1. First, we established strategic partnerships with residence coordinators at three college campuses: George Brown College (GBC), Humber College, and Seneca College, and with student unions at Dalhousie University, Lakehead University, and the University of Regina, as well as the Student Life administration at GBC.

2. We also established partnerships with the following local food suppliers who provided the local food boxes: The Wolfville Farmers’ Market, The DSU Farmers’ Market, Superior Seasons, REACH Regina, and 100km Foods.

3. The campus partners paid for and distributed the local food boxes to students on their campuses.

4. Each week, students joined Chef Joshna Maharaj on a Zoom call from her kitchen and learned about who grew the ingredients in their local food boxes and then were guided to cook delicious, nutritious meals with those ingredients in virtual and hybrid Cook-Along events.

Our Recipe In Action

Take a look at a clip from our our recent Cross-Canada Cook-Along on March 24, 2022:

We discovered that these close partnerships facilitate local food distribution and education, and ultimately create a cozy circle of care.
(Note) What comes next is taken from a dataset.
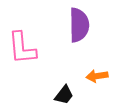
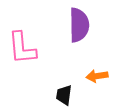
black trapezoid: rotated 150 degrees clockwise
It ensures students have access to nutritious ingredients that are sustainably sourced as well as guidance for how to cook that food, so it isn’t wasted – all in a welcoming and fun, albeit virtual, environment! It also provided more evidence of the value of local economies: the students have access to good, local, affordable food and the farmers build a steady, local consumer base.

Main Takeaway: Recipes for Better Campus Food Culture Already Exist

Because universities and colleges are a hub of educational activity for young adults, there is an opportunity to address the health of this large cohort as part of their education during a critical stage of their development. Universities and colleges are uniquely positioned to share valuable, relevant knowledge regarding healthy behaviours that will have lasting benefits. In a reimagined campus food culture, campus administrations can actively support students’ physical and mental health by making it easy for students to develop food literacy and participate in a culture of care.

This is an underexamined opportunity, but we can start the process of change by looking at the bright spots. There are groups, such as The Loaded Ladle and the many student-run food initiatives at Concordia (see Concordia Food Groups for a full list) that are doing exemplary work on their campuses. These innovative good food initiatives have existed for many years, and some of them, for decades. They have tested recipes for better campus food systems and are developing those that work. And just like any great recipe that travels from hand to hand, these micro-systems can provide a template that campus administrations can borrow and adjust to serve their students’ needs. But the over-arching need is clear: students need access to good food and food knowledge to support themselves during their post-secondary education and into their futures.

Jennifer is a professor teaching Food Studies Research Methods at George Brown College, a researcher trying to find innovative ways to change campus food culture, and the founder of the Communal Lunch Project. She is interested in the social function of food and the power of people cooking and eating together.